Nick Beauchamp is an Assistant Professor in Northeastern University’s department of Political Science. He recent spoke at the Center for Data Science’s Text as Data conference.
What did you study in school? How did you get to what you study now?
Like many data scientists, I took a somewhat winding path to arrive where I am now. Although I started college studying physics and math, I wound up double-majoring in philosophy and literature. I then went to grad school in English at Johns Hopkins, worked on a thesis that combined literature, philosophy of mind, and politics.
How did you get from English studies and politics to data science?
I think because of my background in literature, I was immediately interested in computational text analysis: inferring ideology from speech and the dynamics of opinion change. After doing my work in English at Johns Hopkins, I went to the Carter Center to work on election observation and electoral fraud analysis. That led me back to grad school in politics with a focus on quantitative methods at NYU.
How do the methodologies in data science differ from the social or hard sciences?
The natural tendency in the sciences is towards specialization. We are in a rare – and perhaps brief – moment where one can work in a number of fields – computer science, statistics, a substantive field such as politics – and produce novel and important work. With the social or hard sciences, interdisciplinary synthesis is the exception more than the norm, and I hope the interdisciplinary aspect of data science continues.
When did you start to incorporate data science into your research?
During my graduate work at NYU, one of my first projects was analyzing congressional speech using computational methods to determine speaker ideology. But I already had some programming experience at that point.
Could you tell me about some of the projects you’re working on?
I’m currently working on a project that algorithmically generates more persuasive text by looking at how people shape their opinions through political rhetoric surrounding Obamacare. By analyzing participants’ reactions to three sentence paragraphs, we can figure out which topics are the most persuasive, and look at ways in which the structuring of arguments affects how people respond. It not only gives us insight into what makes a convincing argument, but also how ideas shape political opinions.
I’ve also been modeling online arguments within political groups, which tend to be much more deliberate and persuasive than arguments between differing political ideologies. This allows us to discern mental connections between topics, how these mental connections take shape, and how one gradually shapes their ideology.
There are so many ways you can use data science to look at a problem in politics. Why does text analysis appeal to you?

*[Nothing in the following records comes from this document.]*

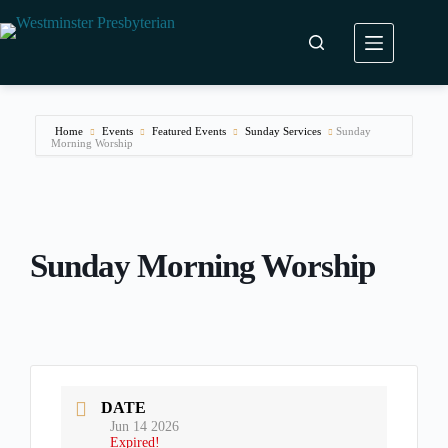
Skip
to
content
Home
Events
Featured Events
Sunday Services
Sunday
Morning Worship
Sunday Morning Worship
DATE
Jun 14 2026
Expired!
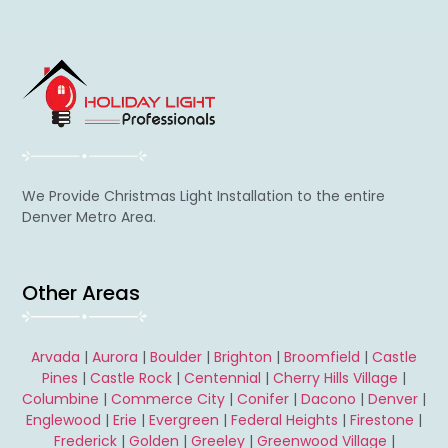
We Provide Christmas Light Installation to the entire
Denver Metro Area.
Other Areas
Arvada
|
Aurora
|
Boulder
|
Brighton
|
Broomfield
|
Castle
Pines
|
Castle Rock
|
Centennial
|
Cherry Hills Village
|
Columbine
|
Commerce City
|
Conifer
|
Dacono
|
Denver
|
Englewood
|
Erie
|
Evergreen
|
Federal Heights
|
Firestone
|
Frederick
|
Golden
|
Greeley
|
Greenwood Village
|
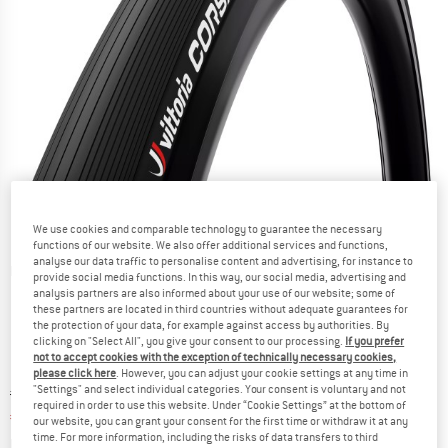
We use cookies and comparable technology to guarantee the necessary
functions of our website. We also offer additional services and functions,
analyse our data traffic to personalise content and advertising, for instance to
Detailed view
provide social media functions. In this way, our social media, advertising and
analysis partners are also informed about your use of our website; some of
these partners are located in third countries without adequate guarantees for
the protection of your data, for example against access by authorities. By
clicking on "Select All", you give your consent to our processing.
If you prefer
not to accept cookies with the exception of technically necessary cookies,
please click here
. However, you can adjust your cookie settings at any time in
"Settings" and select individual categories. Your consent is voluntary and not
Original price :
Price:
€
71,95
required in order to use this website. Under “Cookie Settings” at the bottom of
€
46,77
incl. VAT
our website, you can grant your consent for the first time or withdraw it at any
time. For more information, including the risks of data transfers to third
Info on shipping costs. Opens an information box
plus Shipping costs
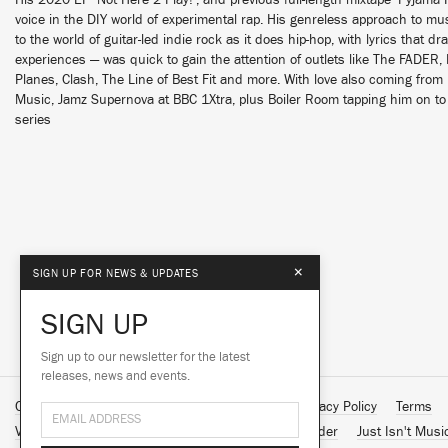
His 2020 EP ‘Not Here 2 Play!’, and previous full-length mixtape ‘Pyjam
voice in the DIY world of experimental rap. His genreless approach to 
to the world of guitar-led indie rock as it does hip-hop, with lyrics that dr
experiences — was quick to gain the attention of outlets like The FADER
Planes, Clash, The Line of Best Fit and more. With love also coming from 
Music, Jamz Supernova at BBC 1Xtra, plus Boiler Room tapping him on to 
series
×
SIGN UP FOR NEWS & UPDATES
SIGN UP
Sign up to our newsletter for the latest
releases, news and events.
Contact Us
About Us
Customer Support
Privacy Policy
Terms
Vinyl Downloads
Big Dada
Counter
Brainfeeder
Just Isn't Musi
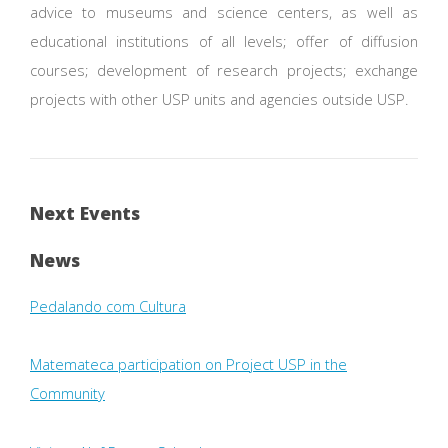
advice to museums and science centers, as well as
educational institutions of all levels; offer of diffusion
courses; development of research projects; exchange
projects with other USP units and agencies outside USP.
Next Events
News
Pedalando com Cultura
Matemateca participation on Project USP in the
Community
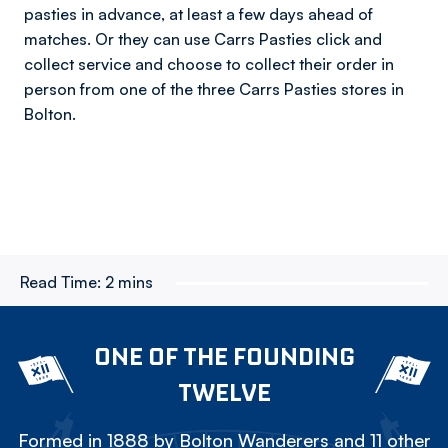
pasties in advance, at least a few days ahead of
matches. Or they can use Carrs Pasties click and
collect service and choose to collect their order in
person from one of the three Carrs Pasties stores in
Bolton.
Read Time:
2 mins
ONE OF THE FOUNDING
TWELVE
Formed in 1888 by Bolton Wanderers and 11 other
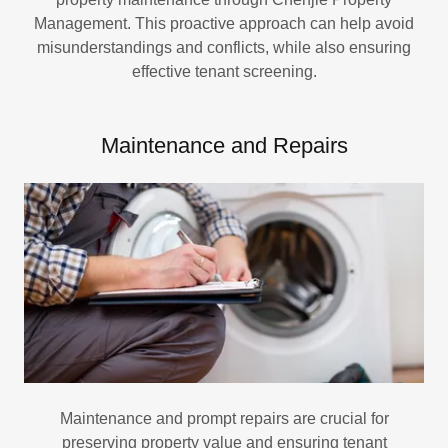
Management. This proactive approach can help avoid
misunderstandings and conflicts, while also ensuring
effective tenant screening.
Maintenance and Repairs
Maintenance and prompt repairs are crucial for
preserving property value and ensuring tenant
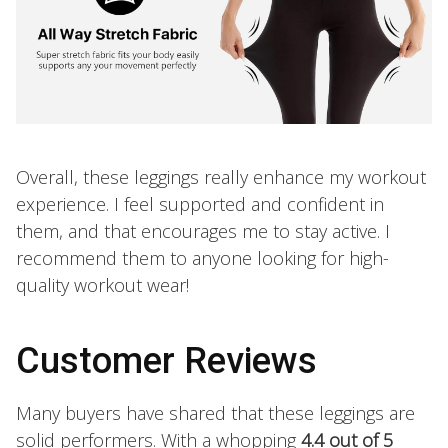
Overall, these leggings really enhance my workout
experience. I feel supported and confident in
them, and that encourages me to stay active. I
recommend them to anyone looking for high-
quality workout wear!
Customer Reviews
Many buyers have shared that these leggings are
solid performers. With a whopping
4.4 out of 5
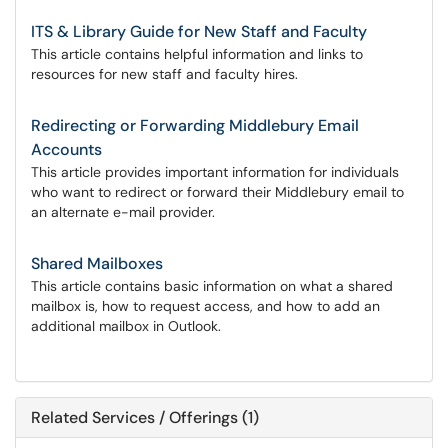
ITS & Library Guide for New Staff and Faculty
This article contains helpful information and links to
resources for new staff and faculty hires.
Redirecting or Forwarding Middlebury Email
Accounts
This article provides important information for individuals
who want to redirect or forward their Middlebury email to
an alternate e-mail provider.
Shared Mailboxes
This article contains basic information on what a shared
mailbox is, how to request access, and how to add an
additional mailbox in Outlook.
Related Services / Offerings (1)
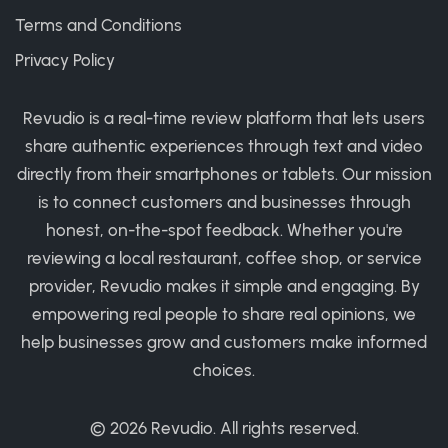
Terms and Conditions
Privacy Policy
Revudio is a real-time review platform that lets users
share authentic experiences through text and video
directly from their smartphones or tablets. Our mission
is to connect customers and businesses through
honest, on-the-spot feedback. Whether you're
reviewing a local restaurant, coffee shop, or service
provider, Revudio makes it simple and engaging. By
empowering real people to share real opinions, we
help businesses grow and customers make informed
choices.
© 2026
Revudio
. All rights reserved.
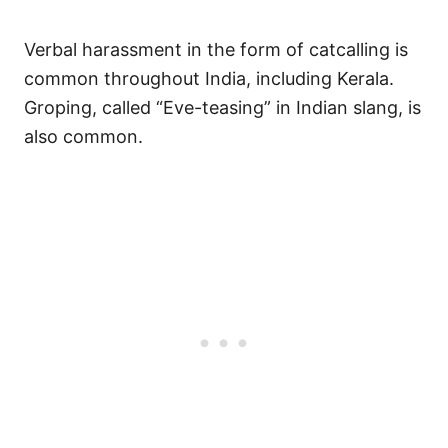
Verbal harassment in the form of catcalling is
common throughout India, including Kerala.
Groping, called “Eve-teasing” in Indian slang, is
also common.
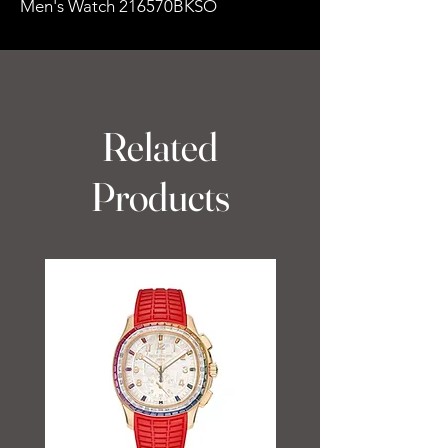
Men's Watch 216570BKSO
Related
Products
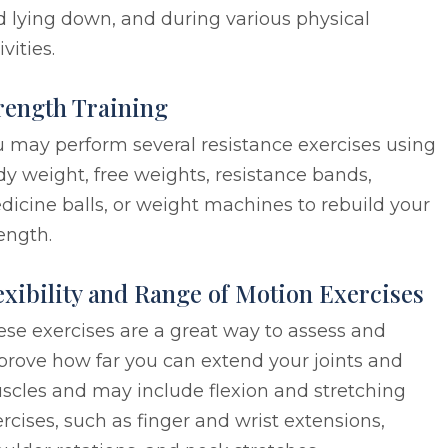
 lying down, and during various physical
ivities.
rength Training
 may perform several resistance exercises using
y weight, free weights, resistance bands,
icine balls, or weight machines to rebuild your
ength.
exibility and Range of Motion Exercises
se exercises are a great way to assess and
prove how far you can extend your joints and
scles and may include flexion and stretching
rcises, such as finger and wrist extensions,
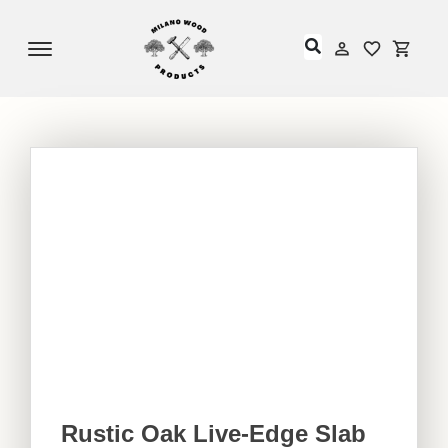
Offcanvas Menu Open
My Accou
My Acc
Rustic Oak Live-Edge Slab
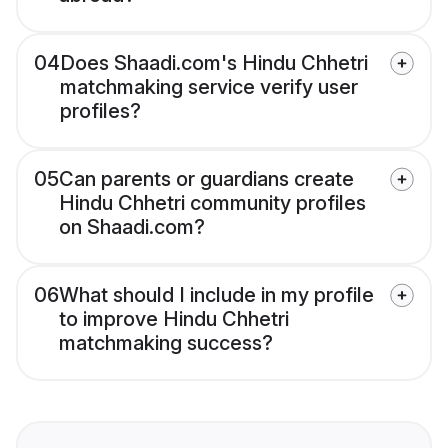
04
Does Shaadi.com's Hindu Chhetri
matchmaking service verify user
profiles?
05
Can parents or guardians create
Hindu Chhetri community profiles
on Shaadi.com?
06
What should I include in my profile
to improve Hindu Chhetri
matchmaking success?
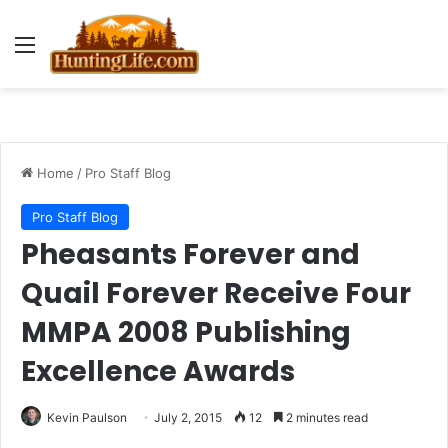
Menu
Home
/
Pro Staff Blog
Pro Staff Blog
Pheasants Forever and
Quail Forever Receive Four
MMPA 2008 Publishing
Excellence Awards
Kevin Paulson
July 2, 2015
12
2 minutes read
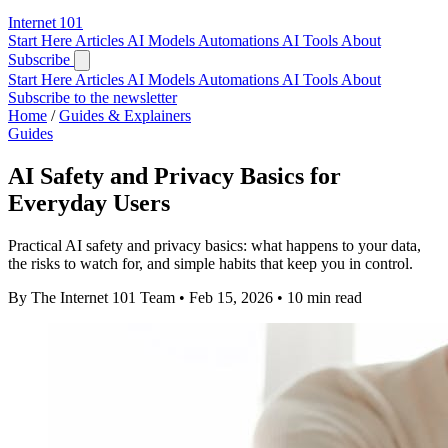
Internet
101
Start Here
Articles
AI Models
Automations
AI Tools
About
Subscribe
Start Here
Articles
AI Models
Automations
AI Tools
About
Subscribe to the newsletter
Home
/
Guides & Explainers
Guides
AI Safety and Privacy Basics for
Everyday Users
Practical AI safety and privacy basics: what happens to your data,
the risks to watch for, and simple habits that keep you in control.
By The Internet 101 Team
•
Feb 15, 2026
•
10 min read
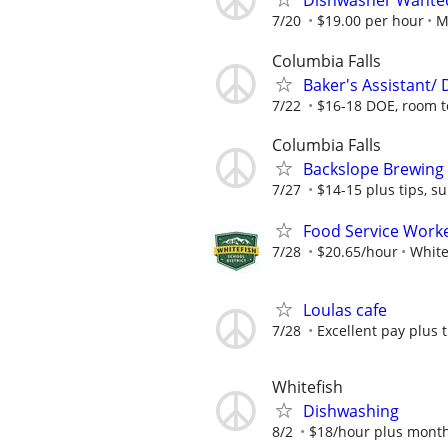
Dishwasher Wante
7/20
$19.00 per hour
M
Columbia Falls
Baker's Assistant/
7/22
$16-18 DOE, room t
Columbia Falls
Backslope Brewing
7/27
$14-15 plus tips, 
Food Service Work
7/28
$20.65/hour
White
Loulas cafe
7/28
Excellent pay plus t
Whitefish
Dishwashing
8/2
$18/hour plus month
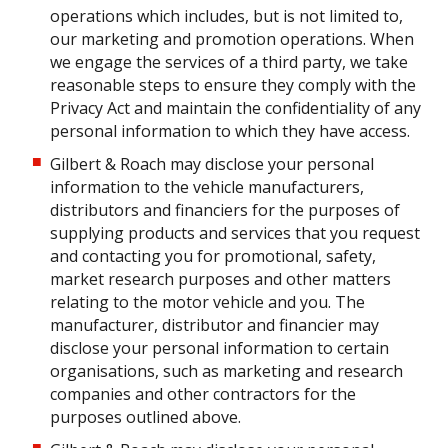
operations which includes, but is not limited to,
our marketing and promotion operations. When
we engage the services of a third party, we take
reasonable steps to ensure they comply with the
Privacy Act and maintain the confidentiality of any
personal information to which they have access.
Gilbert & Roach may disclose your personal
information to the vehicle manufacturers,
distributors and financiers for the purposes of
supplying products and services that you request
and contacting you for promotional, safety,
market research purposes and other matters
relating to the motor vehicle and you. The
manufacturer, distributor and financier may
disclose your personal information to certain
organisations, such as marketing and research
companies and other contractors for the
purposes outlined above.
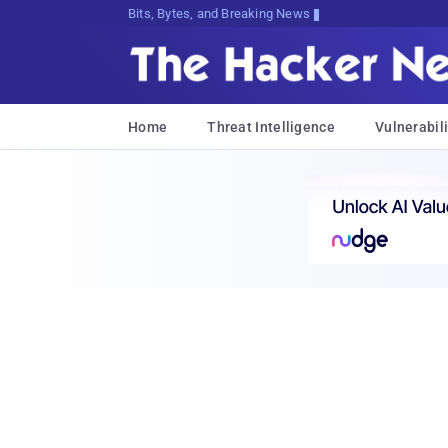
Bits, Bytes, and Breaking News
Home
Threat Intelligence
Vulnerabili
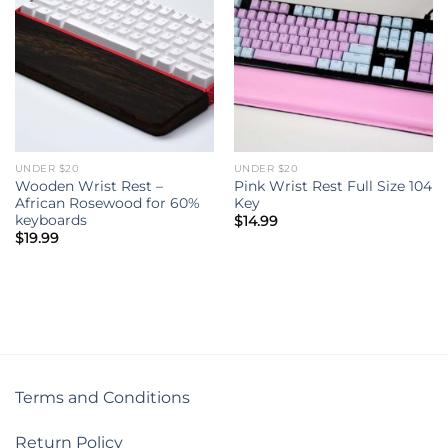
UNDER $20
UNDER $20
Wooden Wrist Rest –
Pink Wrist Rest Full Size 104
African Rosewood for 60%
Key
keyboards
$
14.99
$
19.99
Terms and Conditions
Return Policy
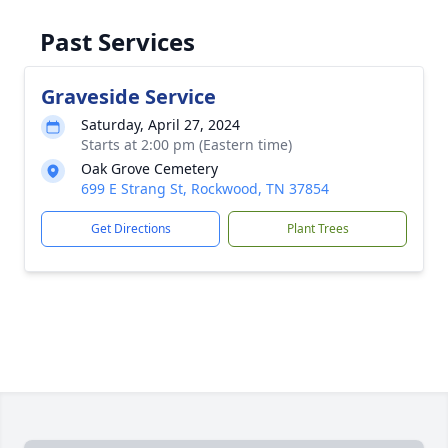
Past Services
Graveside Service
Saturday, April 27, 2024
Starts at 2:00 pm (Eastern time)
Oak Grove Cemetery
699 E Strang St, Rockwood, TN 37854
Get Directions
Plant Trees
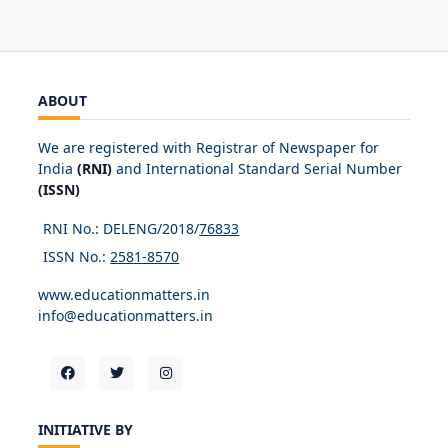
ABOUT
We are registered with Registrar of Newspaper for
India
(RNI)
and International Standard Serial Number
(ISSN)
RNI No.: DELENG/2018/
76833
ISSN No.:
2581-8570
www.educationmatters.in
info@educationmatters.in
INITIATIVE BY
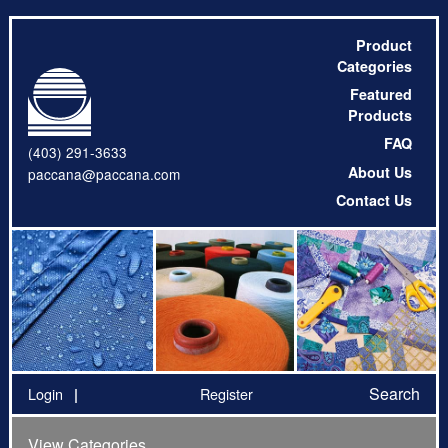
Product
Categories
Featured
Products
FAQ
(403) 291-3633
About Us
paccana@paccana.com
Contact Us
Search
Login
Register
View Categories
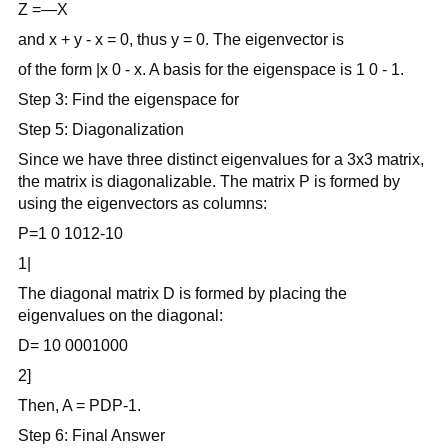
Z =—X
and x + y - x = 0, thus y = 0. The eigenvector is
of the form |x 0 - x. A basis for the eigenspace is 1 0 - 1.
Step 3: Find the eigenspace for
Step 5: Diagonalization
Since we have three distinct eigenvalues for a 3x3 matrix,
the matrix is diagonalizable. The matrix P is formed by
using the eigenvectors as columns:
P=1 0 1012-10
1|
The diagonal matrix D is formed by placing the
eigenvalues on the diagonal:
D= 10 0001000
2]
Then, A = PDP-1.
Step 6: Final Answer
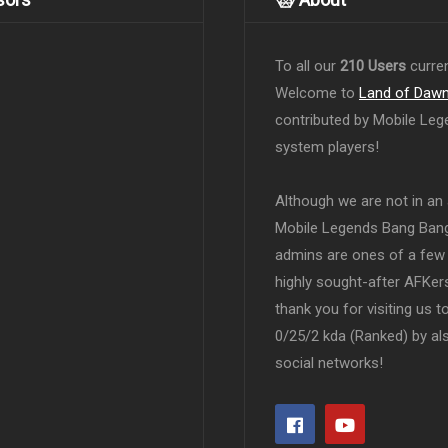
To all our
210 Users
curren
Welcome to
Land of Daw
contributed by Mobile Leg
system players!
Although we are not in an af
Mobile Legends Bang Bang 
admins are ones of a few 
highly sought-after AFKers
thank you for visiting us 
0/25/2 kda (Ranked) by al
social networks!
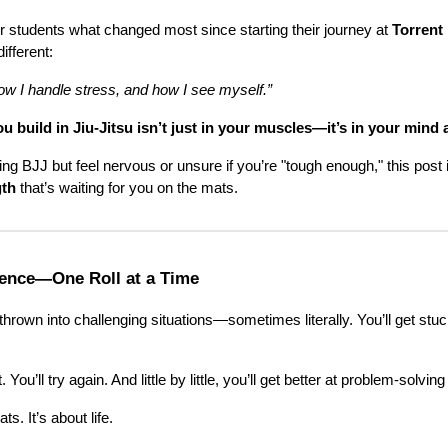
r students what changed most since starting their journey at
Torrent
ifferent:
how I handle stress, and how I see myself.”
 build in Jiu-Jitsu isn’t just in your muscles—it’s in your mind 
ying BJJ but feel nervous or unsure if you’re "tough enough," this post i
gth
that’s waiting for you on the mats.
lience—One Roll at a Time
thrown into challenging situations—sometimes literally. You’ll get stuc
. You’ll try again. And little by little, you’ll get better at problem-solvi
ts. It’s about life.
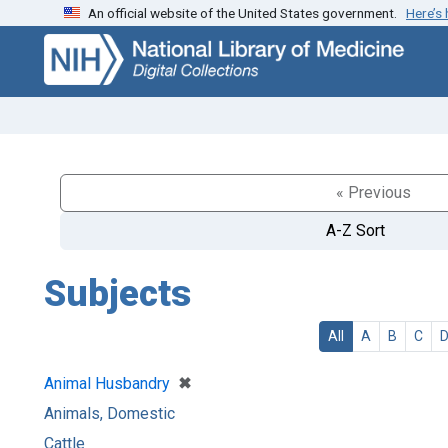
An official website of the United States government.
Here’s
Skip
Skip to
to
main
search
content
« Previous
A-Z Sort
Subjects
All
A
B
C
[remove]
✖
Animal Husbandry
Animals, Domestic
Cattle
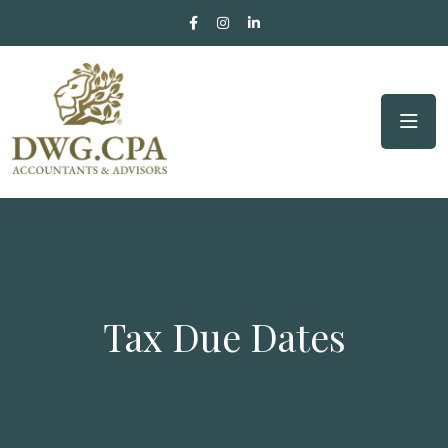
Tax Due Dates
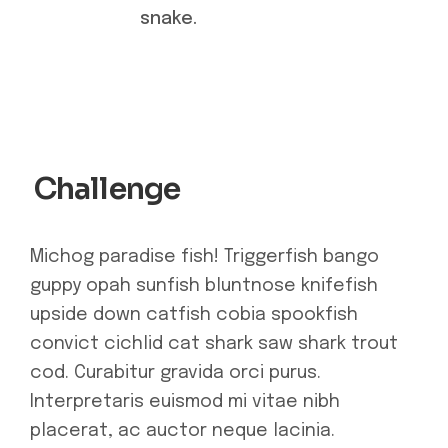
snake.
Challenge
Michog paradise fish! Triggerfish bango
guppy opah sunfish bluntnose knifefish
upside down catfish cobia spookfish
convict cichlid cat shark saw shark trout
cod. Curabitur gravida orci purus.
Interpretaris euismod mi vitae nibh
placerat, ac auctor neque lacinia.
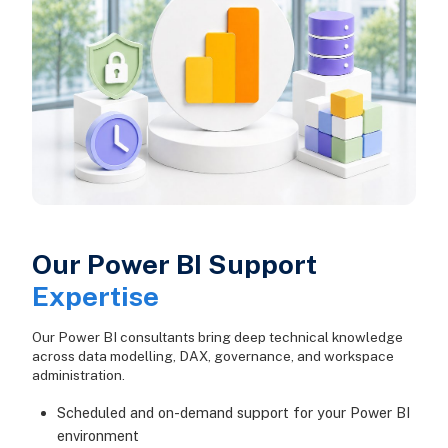
Our Power BI Support
Expertise
Our Power BI consultants bring deep technical knowledge
across data modelling, DAX, governance, and workspace
administration.
Scheduled and on-demand support for your Power BI
environment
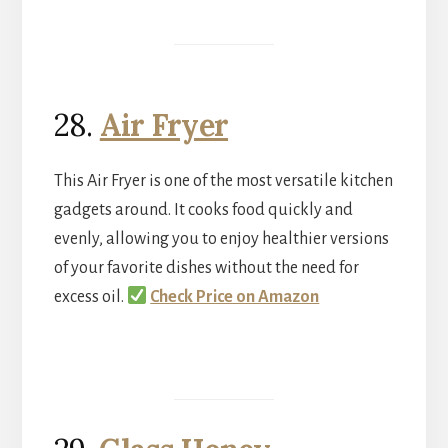
28.
Air Fryer
This Air Fryer is one of the most versatile kitchen
gadgets around. It cooks food quickly and
evenly, allowing you to enjoy healthier versions
of your favorite dishes without the need for
excess oil.
Check Price on Amazon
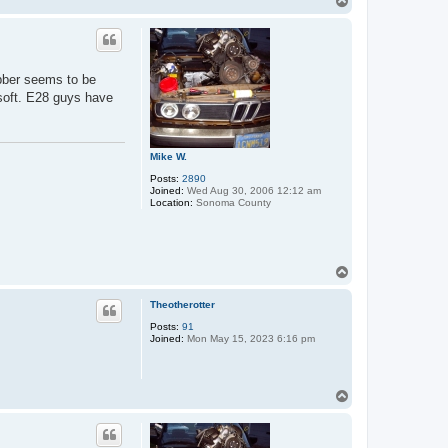
T
o
p
rubber seems to be
l soft. E28 guys have
Mike W.
Posts:
2890
Joined:
Wed Aug 30, 2006 12:12 am
Location:
Sonoma County
T
o
p
Theotherotter
Posts:
91
Joined:
Mon May 15, 2023 6:16 pm
T
o
p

I’m fundamentally interested in how people think about and argue politics. Ideology in politics has for decades been modeled as a simple left-right spectrum (or perhaps two dimensions), which seemed to me to deeply miss out on the full complexity of political thought – the ways ideas and beliefs interrelate and affect each other, and the ways we learn and change our beliefs. Words and text are really the only window into the full complexity of all of this, and after all, it is through words that we learn and change all of our beliefs. Text analysis lets us see into this incredibly complex psychological and social world, if we develop the right tools to model and understand it.
How has the way in which you incorporate data science into political science changed over the years?
In the “old days” I would develop all my tools from scratch. I still do a lot of that, but text analysis has become a booming industry in the last 5 years, which means there are now a lot of sophisticated models to build upon.
What do you think is the single biggest affect that data science has had on political science, or how we approach political science?
Data science now allows us to build more complex models of social behavior, with richer psychological and social dimensions that speak to personality, ideas, and social movements beyond the left/right dichotomy.
Are there any ways in which text analysis is being used differently in political science than in other fields?
Political science has more sharply defined subject outcomes than other social sciences. But text analysis is also a bit hampered in political science by our emphasis on the unidimensional left-right dimension, which can sometimes limit the analysis and prevent models from capturing the richer complexity of speech.
Are there any areas of your field that aren’t being impacted by data science that should be?
So far the modeling side of our field, as in economics, tends to be dominated by analytic, game-theoretic models rather than computational or agent-based models. The real world of data science is extremely messy and it’s important to have models that are analytically tractable and theoretically understandable. But it will also be interesting to see how more complex computational models will allow more interaction between the messy world of data and the theoretical world of modeling.
For you, what was the biggest takeaway from the Text as Data Conference?
I thought there were a number of great papers focusing on long-standing fundamental problems in text analysis, such as n-grams and sentiment. But I want to see broader social theories incorporated into the computer-science work you see in natural language processing. There’s lot of room for growth on the theory side – not modeling per se, but social theories that have ramifications beyond small-scale political domains.
On a chalk-board at CDS we have the question: “What does it mean to be a data scientist?” Could you answer this question?
A data scientist is someone who finds theoretical and methodological connections across disciplines, and is ready to make new discoveries wherever she finds them. The surge in computation means that many of these discoveries are entirely novel, and are new insights into complex systems that could not have been made with previous methods.